Introducing Awk

In this entry I’m going to explain the very basics of a little programming language called Awk. The primary reason why I’m advocating the use of Awk (and not for instance Perl or Python) is that Awk is absolutely great for writing very short programs, or one-liners. In fact, in my opinion Awk should never be used for anything longer than one-liners - if your task appears to demand a longer piece of code, it will probably be wiser to choose Perl or Python instead. Combined with the brevity of Unix pipes and process substitution, the concise syntax of Awk permits extremely powerful one-liners. The first example in this entry describes constructing a stability file for Mothur, described here. You can test everything described in this entry using this example data set. After uncompressing the data set, check the fastq files in the directory using ls *.fastq. You should see the following:


Each fastq file is present in two flavors: R1 in the name indicates a forward read from Illumina MiSeq and R2 a reverse read. Mothur has a built-in functionality to join these reads into single contigs - however for that it needs something called a stability file. A stability file is a tab-separated table containing the sample names and the associated forward and reverse read file names. Mothur tutorial provides such file but does not describe how it can be constructed.
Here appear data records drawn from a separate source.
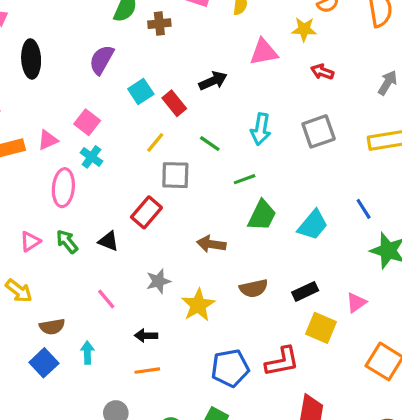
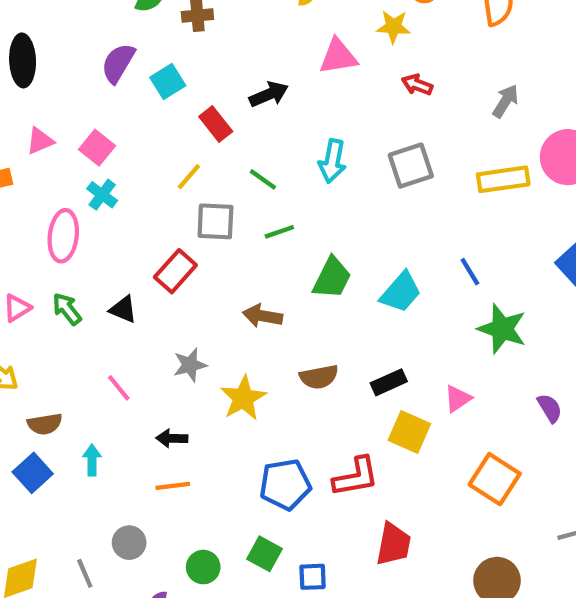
cyan square: (141, 92) -> (168, 81), moved
pink triangle: (48, 140) -> (40, 141), moved
green line: (245, 179) -> (279, 232), moved

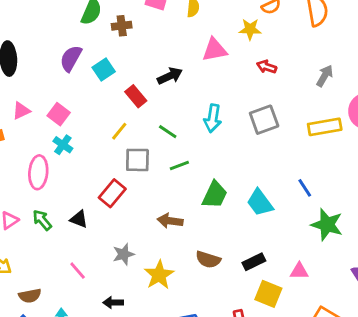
cyan trapezoid: (401, 292) -> (260, 203), turned 104
brown semicircle: (319, 377) -> (208, 260), turned 30
pink triangle: (458, 399) -> (299, 271), turned 36

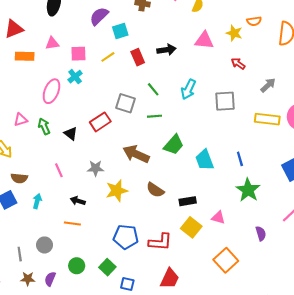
gray arrow: (325, 76) -> (268, 85), moved
pink square: (59, 114) -> (78, 54), turned 35
yellow line: (119, 131) -> (108, 57), moved
brown arrow: (170, 221) -> (136, 154), size x1.4

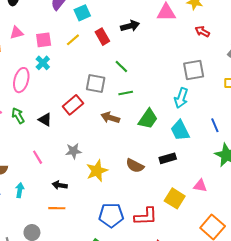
cyan arrow: (188, 89) -> (181, 98), moved
brown arrow: (136, 154) -> (110, 118), moved, size x0.7
black rectangle: (188, 201) -> (168, 158), moved

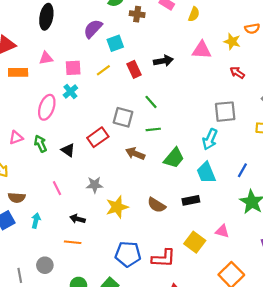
blue line: (215, 125) -> (242, 170), turned 48

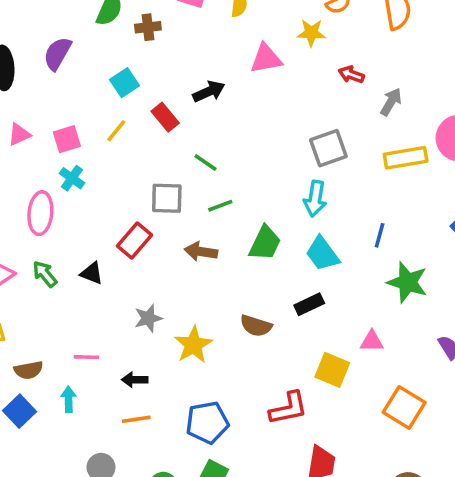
purple semicircle: (93, 29) -> (57, 54), moved
red arrow: (237, 73) -> (351, 75), moved
pink line: (57, 188) -> (86, 357), moved, turned -48
blue pentagon: (128, 254) -> (207, 423), moved

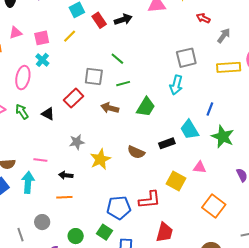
red rectangle: (165, 117) -> (99, 20), moved
cyan trapezoid: (322, 254) -> (189, 130), moved
cyan arrow: (69, 399) -> (28, 182), size x1.5
blue pentagon: (207, 423) -> (119, 208), moved

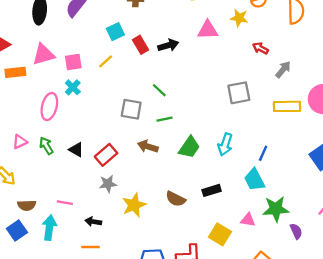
pink triangle: (16, 33) -> (43, 54), size x1.5
cyan arrow: (176, 85) -> (225, 144), moved
red rectangle: (73, 98) -> (106, 155), moved
cyan trapezoid: (189, 130) -> (254, 180), moved
green star: (223, 137) -> (276, 209), moved, turned -30

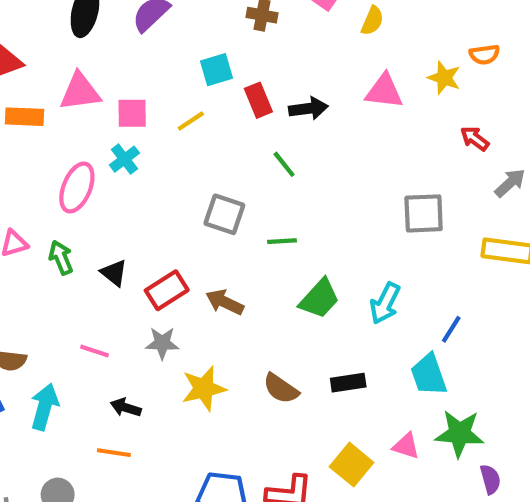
green line: (159, 90) -> (284, 164), moved
brown arrow: (148, 146) -> (225, 302), moved
pink line: (65, 203) -> (94, 351), moved

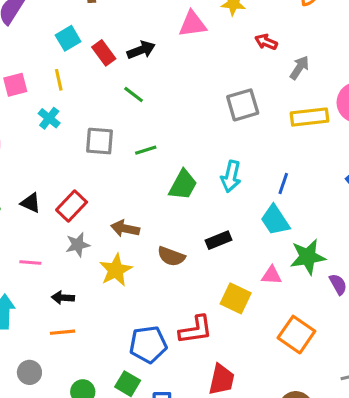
yellow line: (191, 121) -> (59, 80), turned -55
cyan cross: (124, 159) -> (49, 118), moved
brown arrow: (225, 302) -> (125, 229), moved

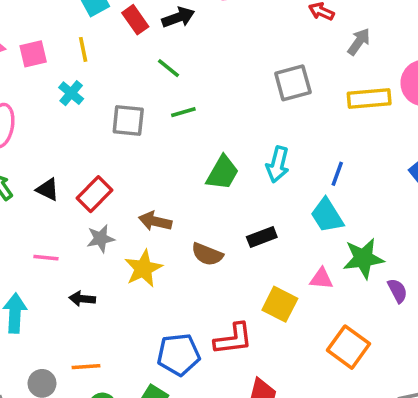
green line: (146, 150) -> (183, 112), moved
orange line: (62, 332) -> (86, 367), moved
F3D0 F3D0_S188_L001_R1_001.fastq F3D0_S188_L001_R2_001.fastq 
F3D141 F3D141_S207_L001_R1_001.fastq F3D141_S207_L001_R2_001.fastq 
F3D142 F3D142_S208_L001_R1_001.fastq F3D142_S208_L001_R2_001.fastq
F3D143 F3D143_S209_L001_R1_001.fastq F3D143_S209_L001_R2_001.fastq 
F3D144 F3D144_S210_L001_R1_001.fastq F3D144_S210_L001_R2_001.fastq 

Columns two and three of a stability file correspond to the forward and reverse read file names, respectively, and column one corresponds to the beginning of the file name that in this example is also the sample name. Extracting the sample names from the file names is a task for which we need Awk. To cut the chase, here’s how it’s done:

paste <(ls *R1*.fastq | awk -F_ '{print $1}') <(ls *R1*.fastq) <(ls *R2*.fastq)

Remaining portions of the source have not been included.